Mike Callaghan is Director of the Lowy Institute's G20 Studies Centre.

Russia has wasted no time in launching into G2O meetings after it assumed the chair on 1 December. And it has made a good start, indicating an intent to streamline meetings, focus on outcomes, develop linkages across topics, and promote the role of the 'troika' (past, present and future chairs). This is more than mere procedure. If successful, it will contribute to a more effective G20.

From 11 to 12 December there were separate G20 meetings in Moscow of think tanks (Think 20, which the Lowy Institute co-chaired, consistent with the G20 'troika' arrangement), civil society (C20), and business (B20) along with Sherpas (senior officials representing leaders). Russia will not be accused of having too few G20 events. It has announced a busy schedule for 2013.

The challenge is to direct all this activity to delivering meaningful outcomes. Process must not dominate over substance, although it is encouraging that Russia is seeking ideas from a wide cross section. But a multitude of views are being promoted and many of the groups are advocates for specific issues.

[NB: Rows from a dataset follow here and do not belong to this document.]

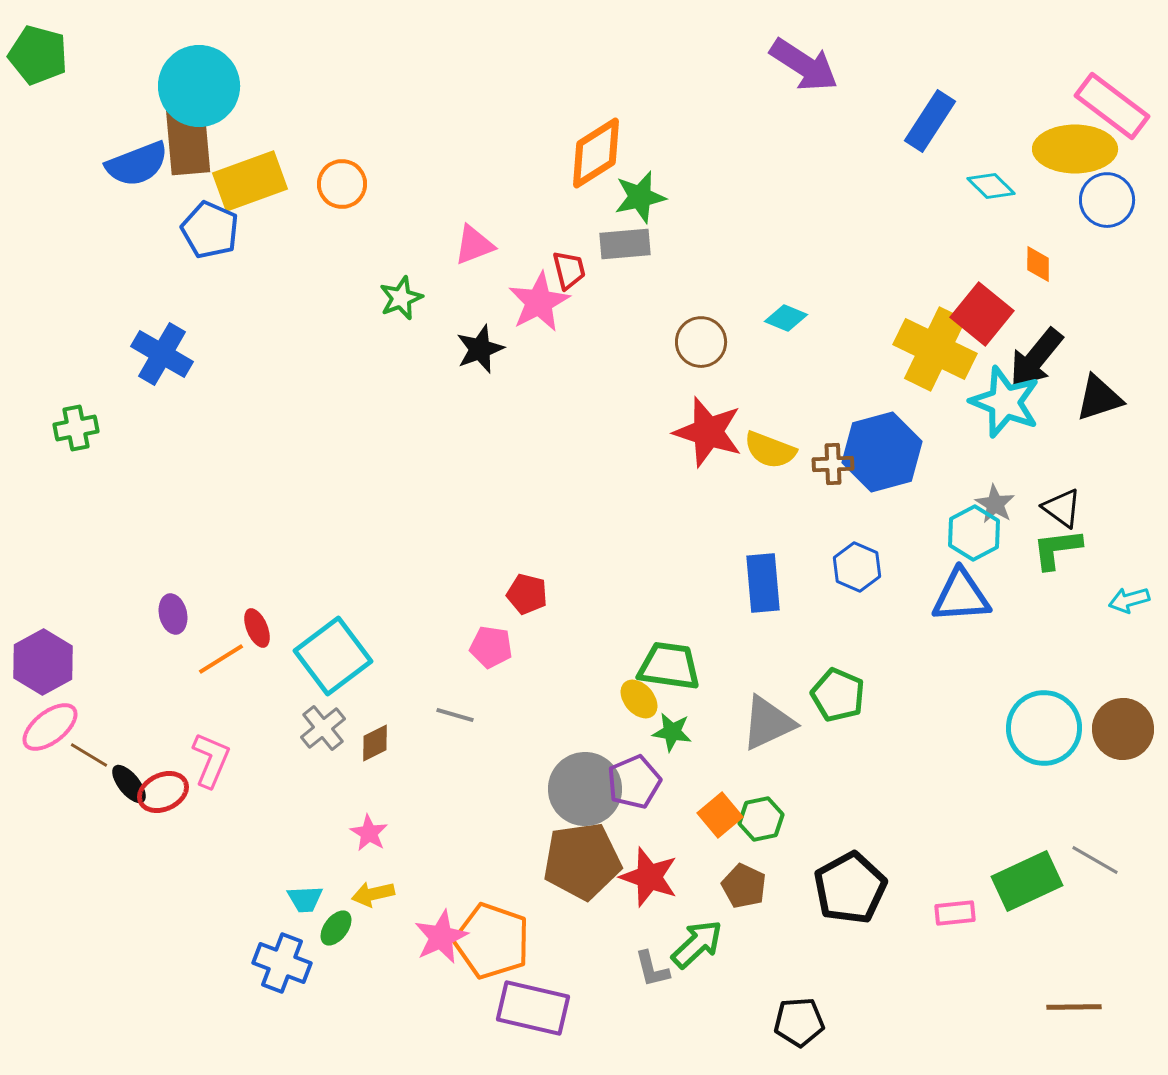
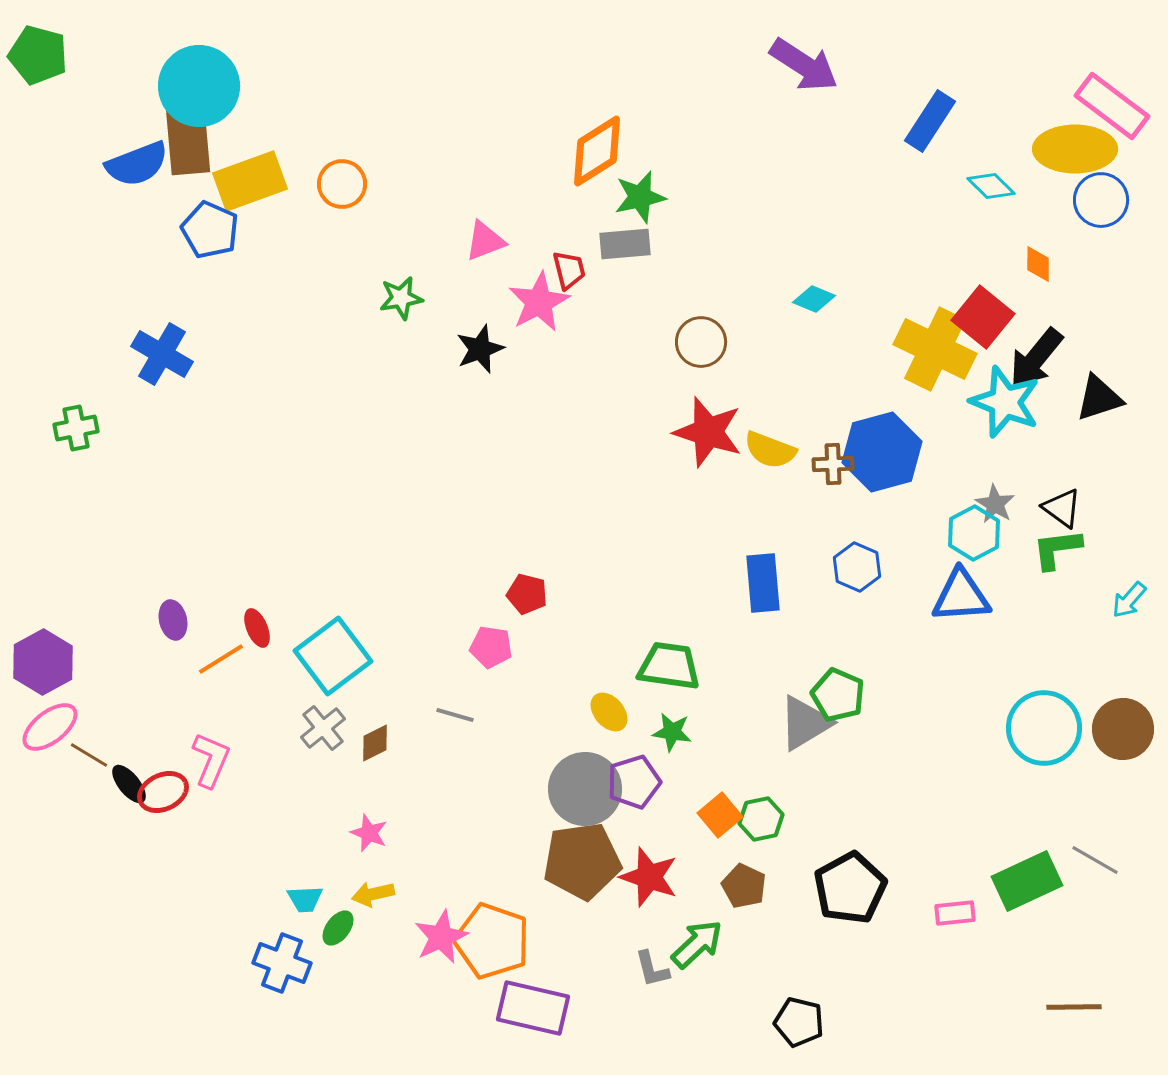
orange diamond at (596, 153): moved 1 px right, 2 px up
blue circle at (1107, 200): moved 6 px left
pink triangle at (474, 245): moved 11 px right, 4 px up
green star at (401, 298): rotated 12 degrees clockwise
red square at (982, 314): moved 1 px right, 3 px down
cyan diamond at (786, 318): moved 28 px right, 19 px up
cyan arrow at (1129, 600): rotated 33 degrees counterclockwise
purple ellipse at (173, 614): moved 6 px down
yellow ellipse at (639, 699): moved 30 px left, 13 px down
gray triangle at (768, 723): moved 37 px right; rotated 6 degrees counterclockwise
purple pentagon at (634, 782): rotated 6 degrees clockwise
pink star at (369, 833): rotated 9 degrees counterclockwise
green ellipse at (336, 928): moved 2 px right
black pentagon at (799, 1022): rotated 18 degrees clockwise
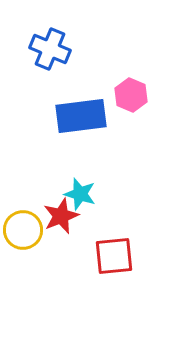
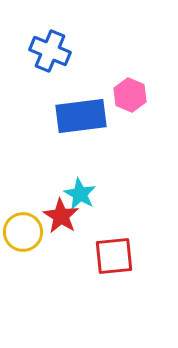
blue cross: moved 2 px down
pink hexagon: moved 1 px left
cyan star: rotated 12 degrees clockwise
red star: rotated 18 degrees counterclockwise
yellow circle: moved 2 px down
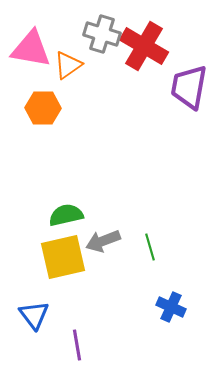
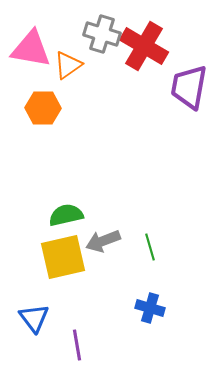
blue cross: moved 21 px left, 1 px down; rotated 8 degrees counterclockwise
blue triangle: moved 3 px down
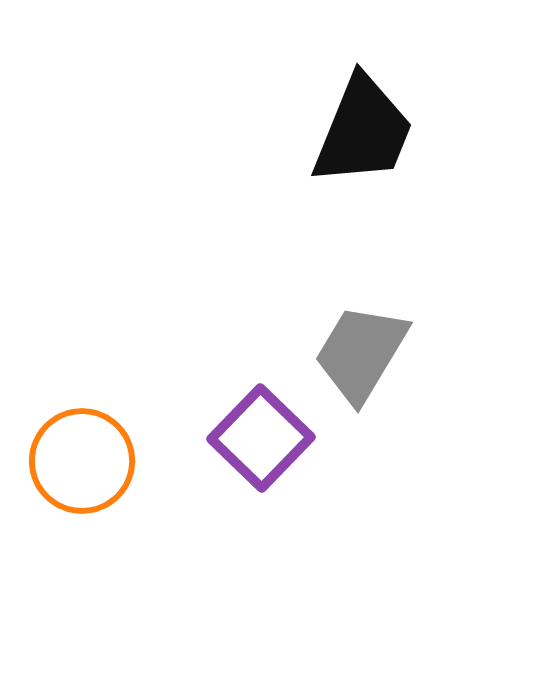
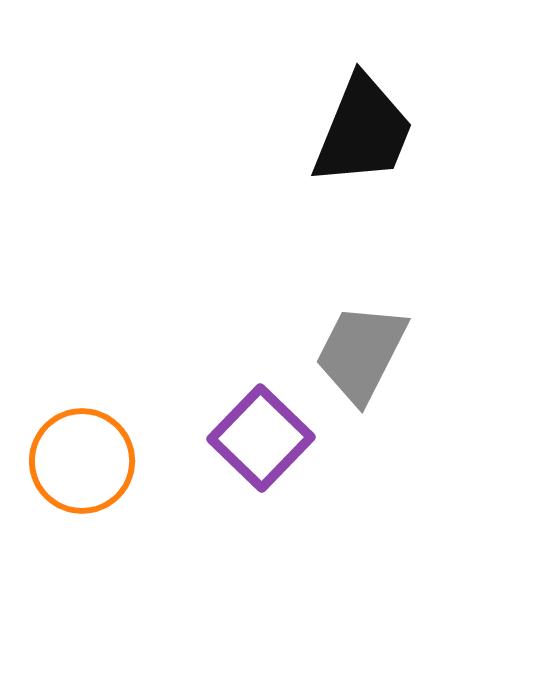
gray trapezoid: rotated 4 degrees counterclockwise
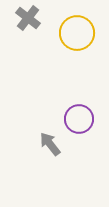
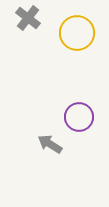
purple circle: moved 2 px up
gray arrow: rotated 20 degrees counterclockwise
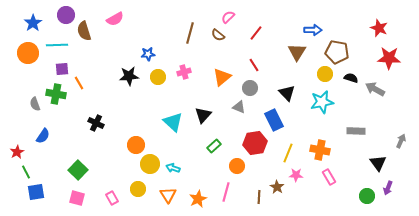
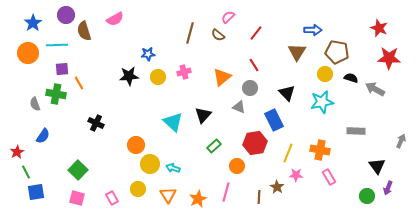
black triangle at (378, 163): moved 1 px left, 3 px down
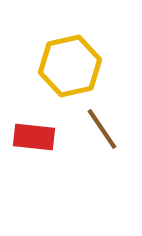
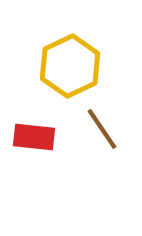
yellow hexagon: rotated 12 degrees counterclockwise
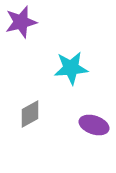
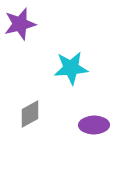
purple star: moved 1 px left, 2 px down
purple ellipse: rotated 20 degrees counterclockwise
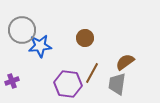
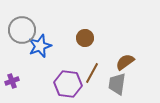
blue star: rotated 15 degrees counterclockwise
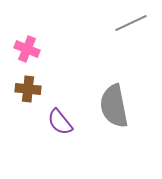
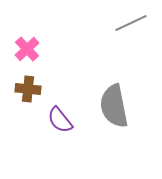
pink cross: rotated 25 degrees clockwise
purple semicircle: moved 2 px up
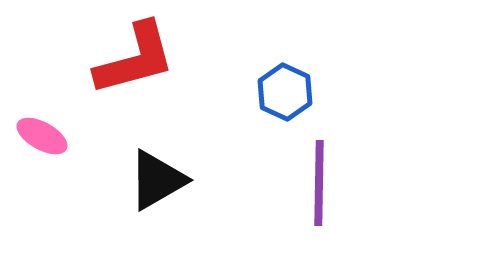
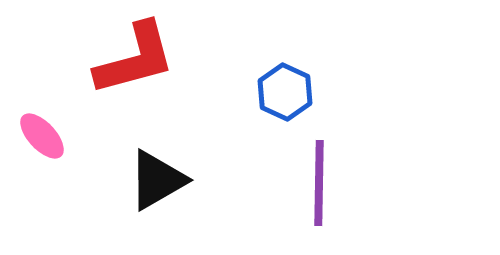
pink ellipse: rotated 18 degrees clockwise
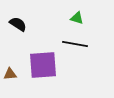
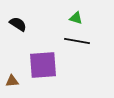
green triangle: moved 1 px left
black line: moved 2 px right, 3 px up
brown triangle: moved 2 px right, 7 px down
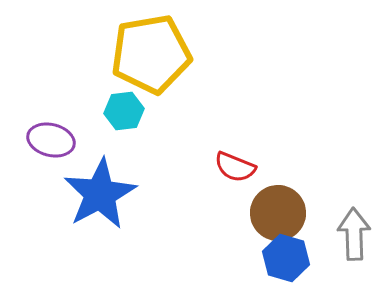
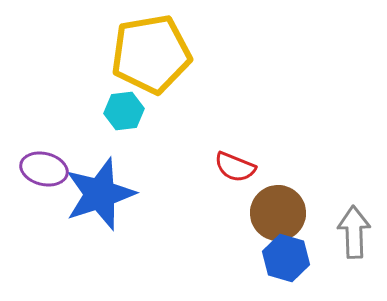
purple ellipse: moved 7 px left, 29 px down
blue star: rotated 10 degrees clockwise
gray arrow: moved 2 px up
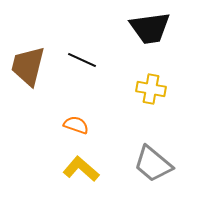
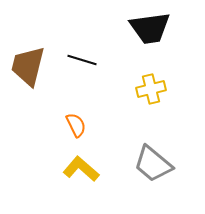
black line: rotated 8 degrees counterclockwise
yellow cross: rotated 24 degrees counterclockwise
orange semicircle: rotated 45 degrees clockwise
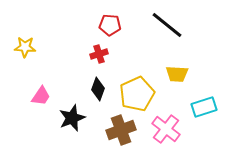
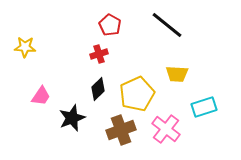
red pentagon: rotated 25 degrees clockwise
black diamond: rotated 25 degrees clockwise
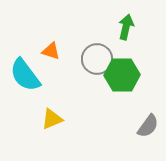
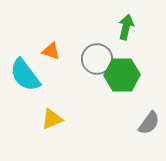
gray semicircle: moved 1 px right, 3 px up
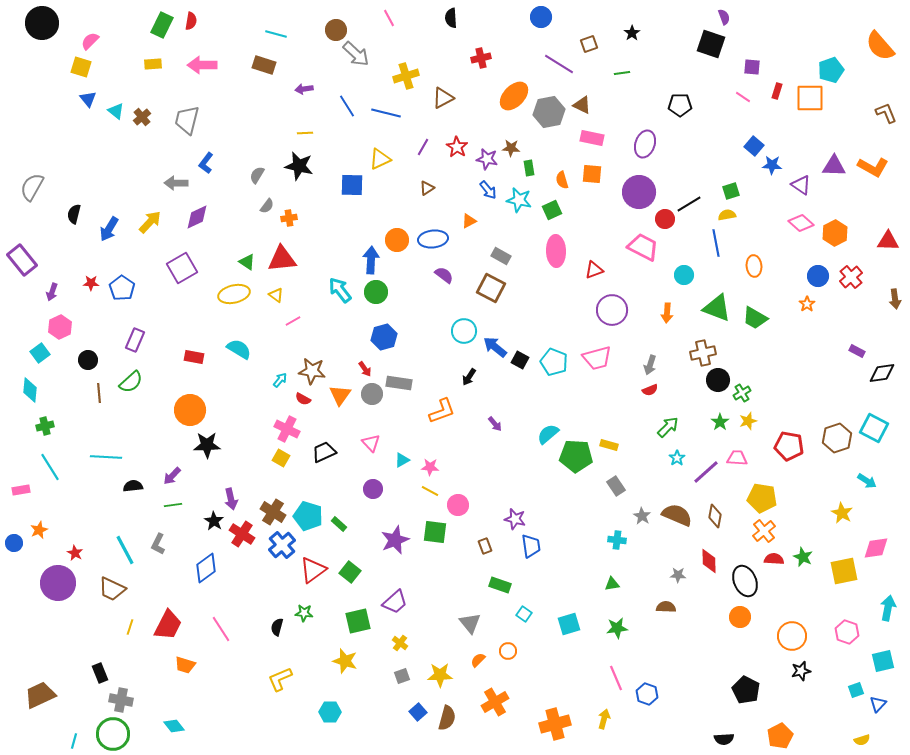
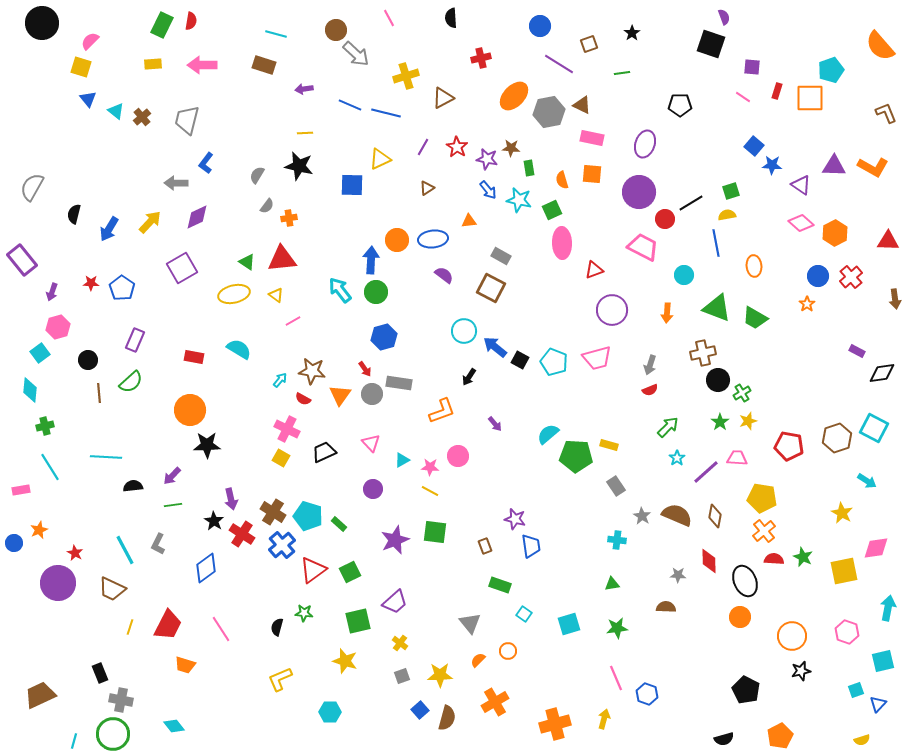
blue circle at (541, 17): moved 1 px left, 9 px down
blue line at (347, 106): moved 3 px right, 1 px up; rotated 35 degrees counterclockwise
black line at (689, 204): moved 2 px right, 1 px up
orange triangle at (469, 221): rotated 21 degrees clockwise
pink ellipse at (556, 251): moved 6 px right, 8 px up
pink hexagon at (60, 327): moved 2 px left; rotated 10 degrees clockwise
pink circle at (458, 505): moved 49 px up
green square at (350, 572): rotated 25 degrees clockwise
blue square at (418, 712): moved 2 px right, 2 px up
black semicircle at (724, 739): rotated 12 degrees counterclockwise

Not all the issues raised can be included on the G20 agenda. It is already too wide. As mentioned during the Moscow meetings, 'if everything is a priority, then nothing is a priority'. The first challenge for the chair is to prioritise the issues. The second is to identify tangible outcomes; the G20 has to be more that a talk shop. The third is to make sure commitments are implemented. The best way to destroy credibility is to promise too much and deliver too little.

But it is important for the G20 to listen and be responsive, and the extent of the Russian outreach process is impressive. Its emphasis on a 'results oriented and pragmatic approach' involving a streamlining of working formats and meetings. 

It is pleasing that Russia is continuing with the Mexican initiative to have a Think 20. The Moscow meeting was commendably organised around the overarching theme of fostering economic growth. The G20 needs a coherent and clear narrative as to why the measures being advanced are contributing to strong economic and jobs growth.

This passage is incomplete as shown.